▸ What to produce: Leaving out any pictures, transcribe every record exactly.

[[ Excerpted data, beginning ]]

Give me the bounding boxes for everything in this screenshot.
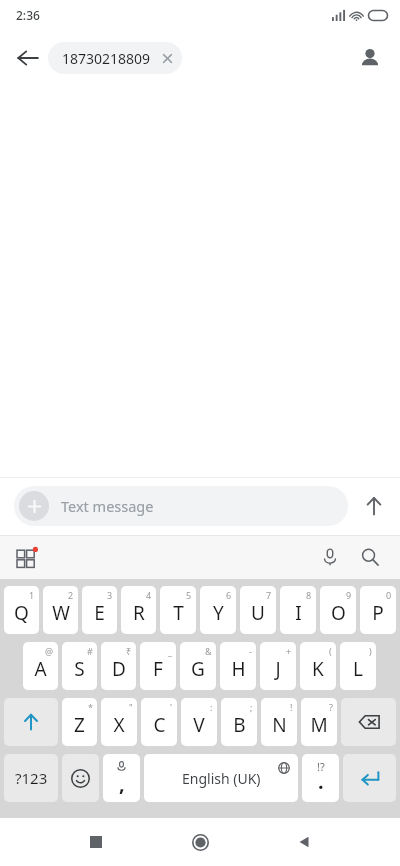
- staticText: G: [191, 656, 205, 682]
- staticText: !: [290, 701, 293, 713]
- staticText: R: [133, 600, 145, 626]
- staticText: W: [52, 600, 70, 626]
- button[interactable]: (: [300, 642, 336, 690]
- staticText: ): [369, 645, 372, 657]
- button[interactable]: Emoji: [62, 754, 99, 802]
- staticText: ?123: [15, 768, 48, 788]
- staticText: 7: [266, 589, 272, 601]
- staticText: (: [329, 645, 332, 657]
- button[interactable]: 5: [160, 586, 196, 634]
- button[interactable]: Enter: [343, 754, 396, 802]
- staticText: ₹: [126, 645, 132, 657]
- staticText: *: [88, 701, 93, 713]
- button[interactable]: Backspace: [341, 698, 396, 746]
- staticText: O: [331, 600, 346, 626]
- button[interactable]: 18730218809: [48, 42, 182, 74]
- staticText: E: [94, 600, 105, 626]
- button[interactable]: Apps: [8, 538, 46, 576]
- staticText: .: [318, 768, 324, 795]
- staticText: ?: [329, 701, 333, 713]
- staticText: 2: [68, 589, 74, 601]
- staticText: X: [113, 712, 125, 738]
- staticText: P: [372, 600, 384, 626]
- staticText: +: [286, 645, 292, 657]
- staticText: ;: [250, 701, 253, 713]
- staticText: -: [249, 645, 252, 657]
- button[interactable]: #: [62, 642, 97, 690]
- staticText: K: [312, 656, 324, 682]
- button[interactable]: ?: [301, 698, 337, 746]
- staticText: V: [193, 712, 205, 738]
- staticText: @: [45, 645, 54, 657]
- button[interactable]: ₹: [101, 642, 136, 690]
- staticText: 18730218809: [62, 49, 151, 68]
- staticText: Z: [74, 712, 85, 738]
- staticText: N: [272, 712, 287, 738]
- staticText: J: [275, 656, 281, 682]
- button[interactable]: Home: [180, 822, 220, 862]
- button[interactable]: !: [261, 698, 297, 746]
- button[interactable]: -: [220, 642, 256, 690]
- button[interactable]: 8: [280, 586, 316, 634]
- button[interactable]: 7: [240, 586, 276, 634]
- staticText: :: [210, 701, 213, 713]
- staticText: C: [153, 712, 166, 738]
- staticText: B: [233, 712, 246, 738]
- button[interactable]: Back: [8, 38, 48, 78]
- button[interactable]: Voice input: [310, 537, 350, 577]
- button[interactable]: 2: [43, 586, 78, 634]
- staticText: S: [74, 656, 85, 682]
- staticText: Y: [213, 600, 224, 626]
- button[interactable]: 4: [121, 586, 156, 634]
- staticText: D: [112, 656, 126, 682]
- staticText: U: [251, 600, 265, 626]
- button[interactable]: Search: [350, 537, 390, 577]
- button[interactable]: Period: [302, 754, 339, 802]
- button[interactable]: ': [141, 698, 177, 746]
- staticText: 8: [306, 589, 312, 601]
- button[interactable]: 1: [4, 586, 39, 634]
- staticText: Q: [14, 600, 29, 626]
- staticText: ': [170, 701, 173, 713]
- staticText: 2:36: [16, 7, 40, 23]
- button[interactable]: Symbols: [4, 754, 58, 802]
- staticText: 5: [186, 589, 192, 601]
- staticText: _: [168, 645, 172, 657]
- button[interactable]: 6: [200, 586, 236, 634]
- staticText: ": [129, 701, 133, 713]
- button[interactable]: +: [260, 642, 296, 690]
- staticText: 6: [226, 589, 232, 601]
- staticText: L: [353, 656, 363, 682]
- staticText: #: [87, 645, 93, 657]
- staticText: M: [310, 712, 328, 738]
- staticText: A: [34, 656, 47, 682]
- button[interactable]: Space: [144, 754, 298, 802]
- button[interactable]: 0: [360, 586, 396, 634]
- staticText: 1: [29, 589, 35, 601]
- button[interactable]: *: [62, 698, 97, 746]
- button[interactable]: Contact details: [350, 38, 390, 78]
- button[interactable]: &: [180, 642, 216, 690]
- button[interactable]: 9: [320, 586, 356, 634]
- button[interactable]: ;: [221, 698, 257, 746]
- staticText: I: [295, 600, 302, 626]
- button[interactable]: _: [140, 642, 176, 690]
- staticText: English (UK): [182, 769, 261, 788]
- staticText: H: [231, 656, 246, 682]
- staticText: !?: [317, 759, 325, 774]
- button[interactable]: ": [101, 698, 137, 746]
- staticText: T: [173, 600, 184, 626]
- staticText: 9: [346, 589, 352, 601]
- button[interactable]: ): [340, 642, 376, 690]
- button[interactable]: Recents: [76, 822, 116, 862]
- button[interactable]: Send: [348, 482, 400, 530]
- button[interactable]: @: [23, 642, 58, 690]
- staticText: &: [205, 645, 212, 657]
- staticText: 4: [146, 589, 152, 601]
- button[interactable]: Text message: [14, 486, 348, 526]
- button[interactable]: Comma: [103, 754, 140, 802]
- button[interactable]: Back: [284, 822, 324, 862]
- button[interactable]: 3: [82, 586, 117, 634]
- button[interactable]: :: [181, 698, 217, 746]
- button[interactable]: Shift: [4, 698, 58, 746]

[[ Excerpted data, end ]]

▸ Result:
Give me the bounding boxes for everything in this screenshot.
- staticText: G: [191, 656, 205, 682]
- staticText: !: [290, 701, 293, 713]
- staticText: R: [133, 600, 145, 626]
- staticText: W: [52, 600, 70, 626]
- button[interactable]: (: [300, 642, 336, 690]
- staticText: ): [369, 645, 372, 657]
- button[interactable]: Emoji: [62, 754, 99, 802]
- staticText: ?123: [15, 768, 48, 788]
- staticText: 7: [266, 589, 272, 601]
- staticText: (: [329, 645, 332, 657]
- button[interactable]: 5: [160, 586, 196, 634]
- button[interactable]: Enter: [343, 754, 396, 802]
- staticText: ₹: [126, 645, 132, 657]
- staticText: *: [88, 701, 93, 713]
- button[interactable]: Backspace: [341, 698, 396, 746]
- staticText: O: [331, 600, 346, 626]
- button[interactable]: 18730218809: [48, 42, 182, 74]
- staticText: E: [94, 600, 105, 626]
- button[interactable]: Apps: [8, 538, 46, 576]
- staticText: .: [318, 768, 324, 795]
- staticText: ?: [329, 701, 333, 713]
- staticText: 2: [68, 589, 74, 601]
- staticText: X: [113, 712, 125, 738]
- staticText: P: [372, 600, 384, 626]
- staticText: +: [286, 645, 292, 657]
- staticText: ;: [250, 701, 253, 713]
- staticText: -: [249, 645, 252, 657]
- button[interactable]: #: [62, 642, 97, 690]
- staticText: K: [312, 656, 324, 682]
- button[interactable]: ?: [301, 698, 337, 746]
- staticText: V: [193, 712, 205, 738]
- staticText: @: [45, 645, 54, 657]
- button[interactable]: ₹: [101, 642, 136, 690]
- staticText: 18730218809: [62, 49, 151, 68]
- staticText: Z: [74, 712, 85, 738]
- staticText: N: [272, 712, 287, 738]
- staticText: J: [275, 656, 281, 682]
- button[interactable]: Home: [180, 822, 220, 862]
- button[interactable]: !: [261, 698, 297, 746]
- button[interactable]: -: [220, 642, 256, 690]
- button[interactable]: 8: [280, 586, 316, 634]
- button[interactable]: 7: [240, 586, 276, 634]
- staticText: :: [210, 701, 213, 713]
- staticText: C: [153, 712, 166, 738]
- staticText: B: [233, 712, 246, 738]
- button[interactable]: Back: [8, 38, 48, 78]
- button[interactable]: Voice input: [310, 537, 350, 577]
- button[interactable]: 2: [43, 586, 78, 634]
- staticText: S: [74, 656, 85, 682]
- staticText: Y: [213, 600, 224, 626]
- button[interactable]: 4: [121, 586, 156, 634]
- staticText: D: [112, 656, 126, 682]
- staticText: U: [251, 600, 265, 626]
- button[interactable]: Search: [350, 537, 390, 577]
- button[interactable]: Period: [302, 754, 339, 802]
- button[interactable]: ': [141, 698, 177, 746]
- staticText: 8: [306, 589, 312, 601]
- button[interactable]: 1: [4, 586, 39, 634]
- staticText: Q: [14, 600, 29, 626]
- staticText: ': [170, 701, 173, 713]
- staticText: 2:36: [16, 7, 40, 23]
- button[interactable]: Symbols: [4, 754, 58, 802]
- staticText: 5: [186, 589, 192, 601]
- staticText: _: [168, 645, 172, 657]
- button[interactable]: 6: [200, 586, 236, 634]
- staticText: ": [129, 701, 133, 713]
- button[interactable]: +: [260, 642, 296, 690]
- staticText: 6: [226, 589, 232, 601]
- staticText: L: [353, 656, 363, 682]
- staticText: #: [87, 645, 93, 657]
- staticText: M: [310, 712, 328, 738]
- staticText: A: [34, 656, 47, 682]
- button[interactable]: Space: [144, 754, 298, 802]
- button[interactable]: 0: [360, 586, 396, 634]
- staticText: 1: [29, 589, 35, 601]
- button[interactable]: *: [62, 698, 97, 746]
- button[interactable]: Contact details: [350, 38, 390, 78]
- button[interactable]: &: [180, 642, 216, 690]
- button[interactable]: 9: [320, 586, 356, 634]
- button[interactable]: ;: [221, 698, 257, 746]
- staticText: I: [295, 600, 302, 626]
- button[interactable]: _: [140, 642, 176, 690]
- staticText: English (UK): [182, 769, 261, 788]
- staticText: H: [231, 656, 246, 682]
- staticText: !?: [317, 759, 325, 774]
- button[interactable]: ": [101, 698, 137, 746]
- staticText: T: [173, 600, 184, 626]
- staticText: 9: [346, 589, 352, 601]
- button[interactable]: ): [340, 642, 376, 690]
- button[interactable]: Recents: [76, 822, 116, 862]
- button[interactable]: Send: [348, 482, 400, 530]
- button[interactable]: @: [23, 642, 58, 690]
- staticText: &: [205, 645, 212, 657]
- staticText: 4: [146, 589, 152, 601]
- button[interactable]: Text message: [14, 486, 348, 526]
- button[interactable]: Comma: [103, 754, 140, 802]
- button[interactable]: Back: [284, 822, 324, 862]
- button[interactable]: 3: [82, 586, 117, 634]
- button[interactable]: :: [181, 698, 217, 746]
- button[interactable]: Shift: [4, 698, 58, 746]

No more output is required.